A complicare il quadro ci si mette anche il “plot twist” interno. Perché mentre Biden aveva introdotto una norma globale per regolare l’export di chip AI, è stata proprio l’amministrazione Trump – sì, quella del build-that-wall – a cancellarla. Cancellata e poi sostituita da… nulla. Vuoto normativo, mentre lo stesso Trump annuncia in Medio Oriente nuove forniture di chip, con tanto di fanfara, droni di contorno e stretta di mano con leader locali che di democrazia sanno quanto un Roomba.
Nel frattempo, il CEO di Nvidia, Jensen Huang, sorride diplomatico a Pechino dichiarando che “la Cina è un mercato chiave”. Tradotto: i nostri azionisti vogliono vendere ovunque, anche al diavolo, purché paghi in dollari o yuan. La geopolitica degli affari ha sempre la faccia dell’agnello, ma gli artigli della volpe.
Foster, co-firmatario democratico e fisico di formazione, ci mette anche la sua nota nerd: “So che abbiamo gli strumenti tecnici per evitare che la tecnologia AI finisca nelle mani sbagliate”. Certo. Come no. Peccato che la catena di fornitura globale sia illeggibile anche per uno che ha progettato chip al Fermilab. La differenza tra teoria e pratica è che la seconda funziona anche senza approvazione congressuale.
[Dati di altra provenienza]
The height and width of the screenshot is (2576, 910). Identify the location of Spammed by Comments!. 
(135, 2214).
La verità? Non esiste un vero modo per fermare la diffusione dei chip AI. Puoi rallentarla, complicarla, tracciarla. Ma quando ogni acceleratore diventa software-defined, ogni cloud offre accesso a modelli su GPU condivise, e ogni università del pianeta ha studenti pronti a compilare un transformer open source, pensare che basti un chip col GPS è da ingenui. O da politici in cerca di like.
Curiosità da bar: il 30% dei chip Nvidia venduti nel 2023 in Asia non ha mai passato un controllo doganale ufficiale. Coincidenze? Difficile crederlo. Più facile immaginare che qualcuno, da qualche parte, stia comprando GPU all’ingrosso come se fossero tonno sott’olio. E in fondo, anche quello serve energia per essere prodotto.
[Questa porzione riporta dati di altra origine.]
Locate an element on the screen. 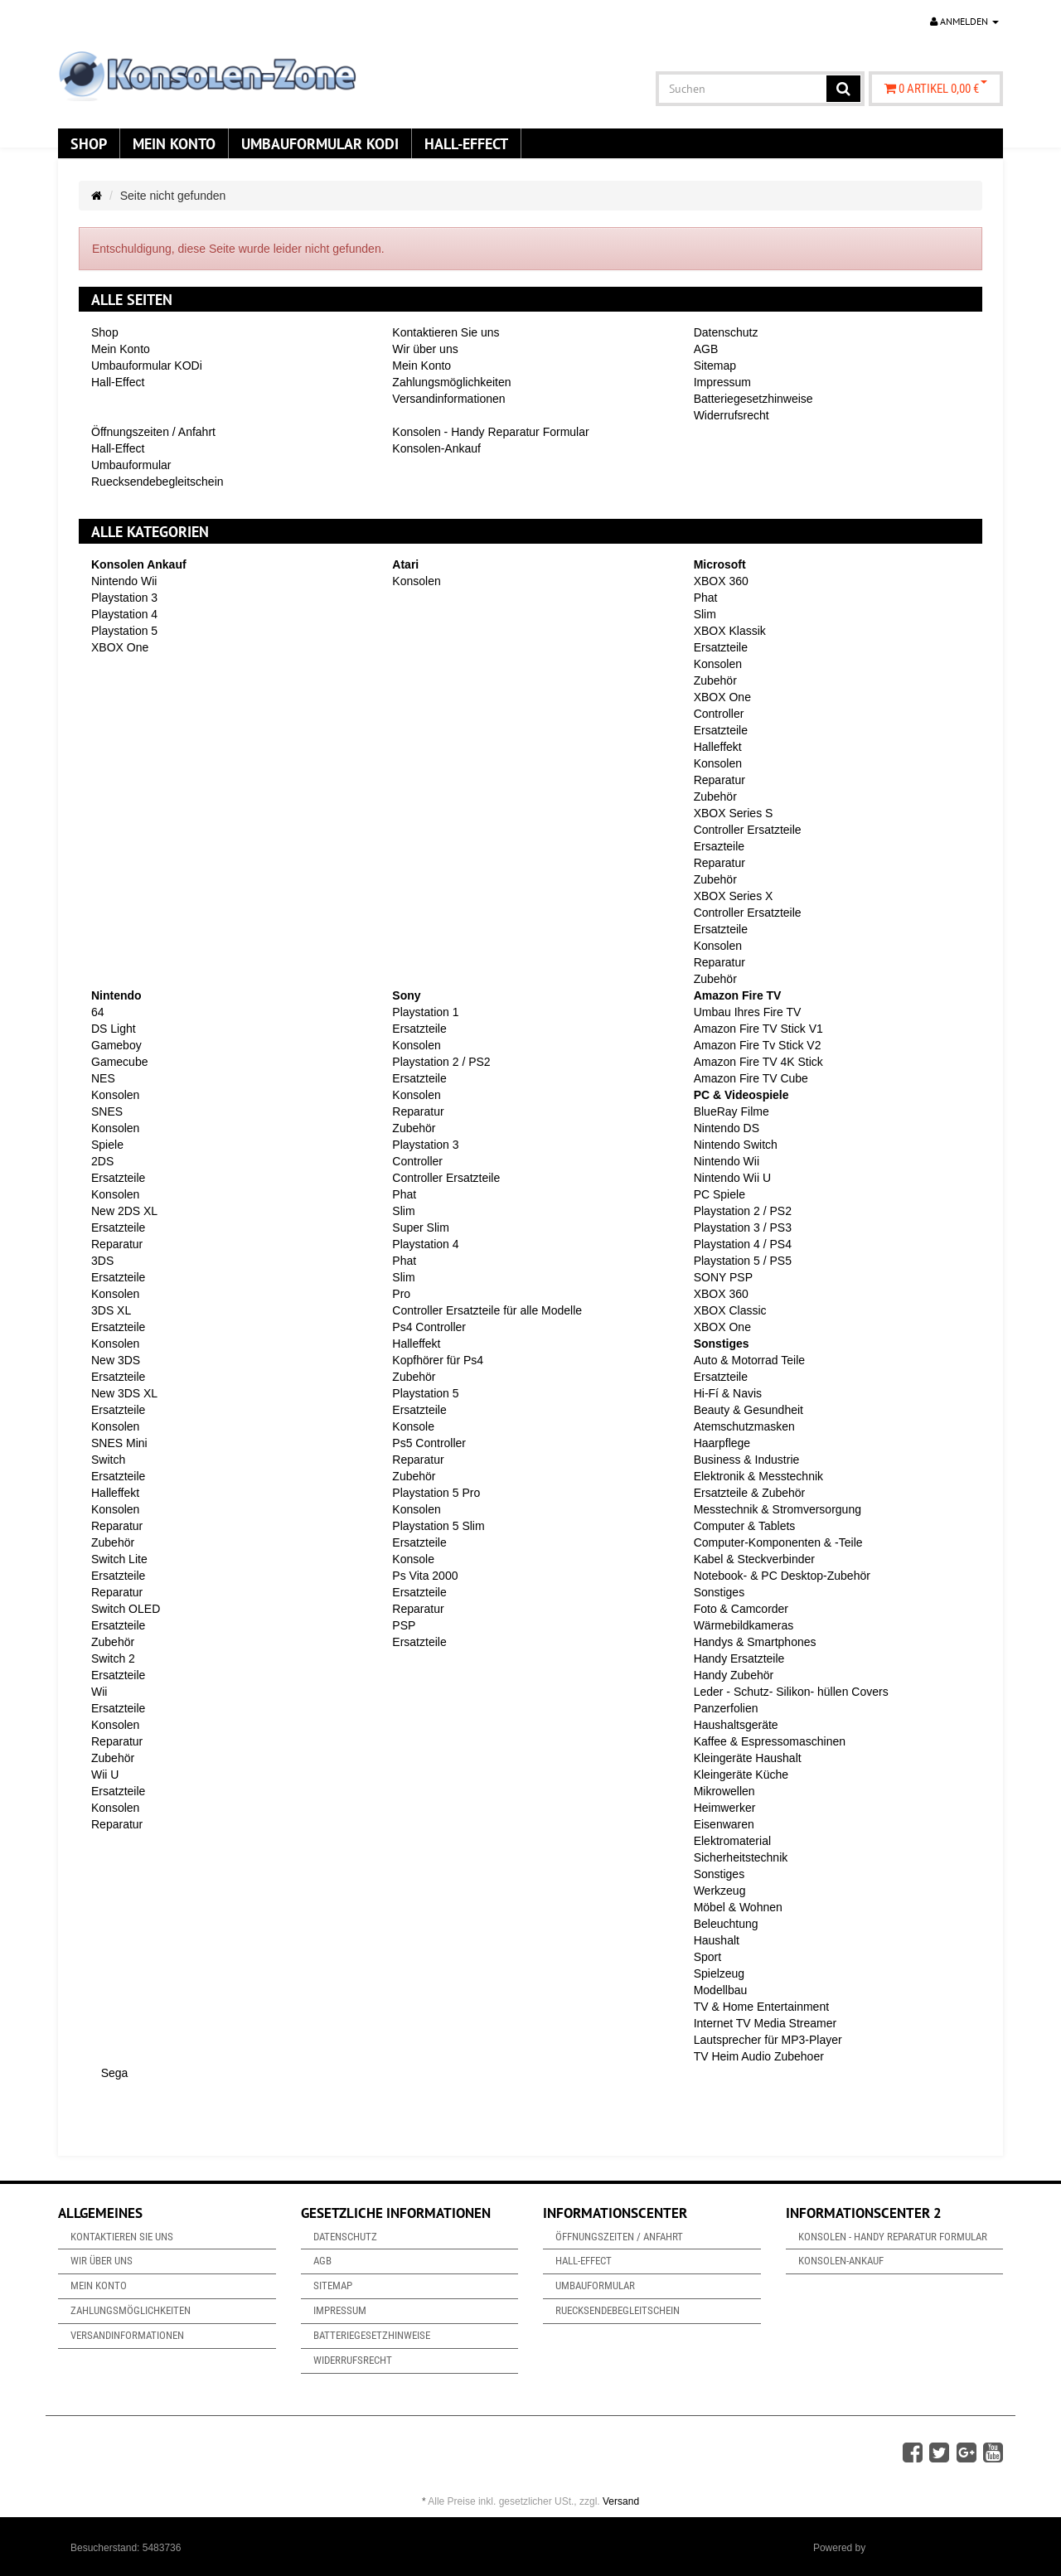 Image resolution: width=1061 pixels, height=2576 pixels. XBOX Klassik is located at coordinates (730, 630).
Il Chip Security Act, insomma, è il classico cerotto su una ferita che continua a sanguinare, ma che nessuno vuole davvero curare. Perché curarla significherebbe ridisegnare da zero la logica dell’export tecnologico, accettare che la supremazia non è eterna, e soprattutto dire a Nvidia che forse non potrà più vendere ovunque a chiunque. E Nvidia, da brava regina del ballo, non ci sta. Non ora che la festa dell’AI è appena cominciata.
E mentre a Washington discutono di “chip verification tech” e “security wrappers”, a Shenzhen già stanno clonando il modello. Forse non è perfetto, ma è “good enough” per addestrare un LLM che ti convince che l’originale americano era sopravvalutato.
E allora eccoci qui, nella nuova guerra fredda delle GPU, dove i chip non si fondono più solo a 85°C, ma anche sotto il calore incrociato di diplomazia, ipocrisia e calcolo strategico.
Scrolla pure. La prossima generazione di chip non avrà solo transistor. Avrà anche un passaporto.